Romanization of scripts and NLP resources

2026-04-20

Romanization of scripts and NLP resources

When I began developing the taggedPBC I needed to represent all of the roughly 2,000 languages in a similar way, in order to facilitate comparison. As noted in a previous post, while the majority of the world’s languages use roman alphabetic orthographies, many have non-roman scripts. This meant that I needed a systematic way to convert scripts to the same format. This post outlines some of the issues and provides a brief tutorial on transliteration using existing Python libraries, using the example of Japanese.

Converting scripts, i.e. Japanese

An existing tool uroman can transliterate most existing scripts to a romanized form, which then allows for comparison. But this tool simply maps between representations - it does not handle segmentation or other typical NLP tasks. As an example, consider the following implementation. Here we use Python to load the uroman library and get it to transliterate a Japanese text string.
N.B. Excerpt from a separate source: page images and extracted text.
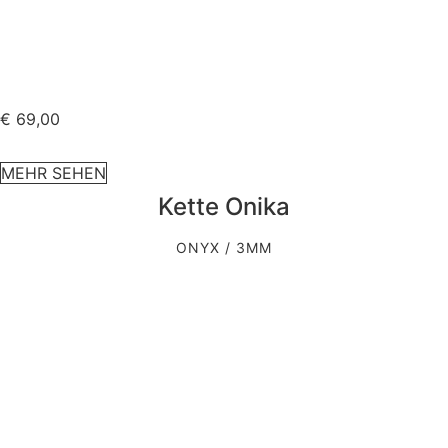
€
69,00
MEHR SEHEN
Kette Onika
ONYX / 3MM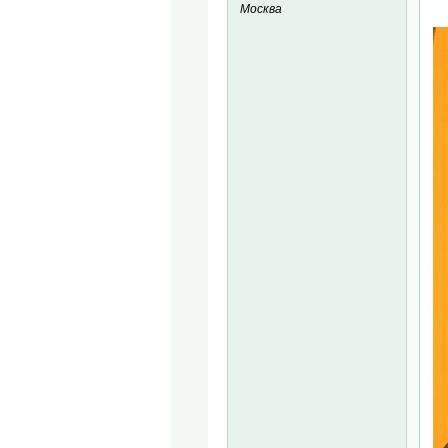
Москва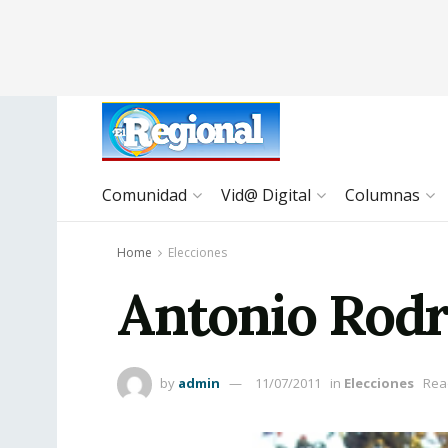
Comunidad
Vid@ Digital
Columnas
Home
Elecciones
Antonio Rodrí
by
admin
11/07/2011
in
Elecciones
Rea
import uroman as ur # import the library

uroman = ur.Uroman()   # load uroman data (takes about a second or so)
jpnstring = '人のふり見てわがふり直せ' # 'Hito no furi mite waga furi naose'
print("uroman output autodetect:", uroman.romanize_string(jpnstring)) # auto-detect the language
print("uroman output jpn:", uroman.romanize_string(jpnstring, lcode='jpn')) # specify the iso 639-3 language code

## Output:
# uroman output autodetect: rennofurijiantewagafurizhise
# uroman output jpn: rennofurijiantewagafurizhise

Japanese writing (from FlyD via Unsplash)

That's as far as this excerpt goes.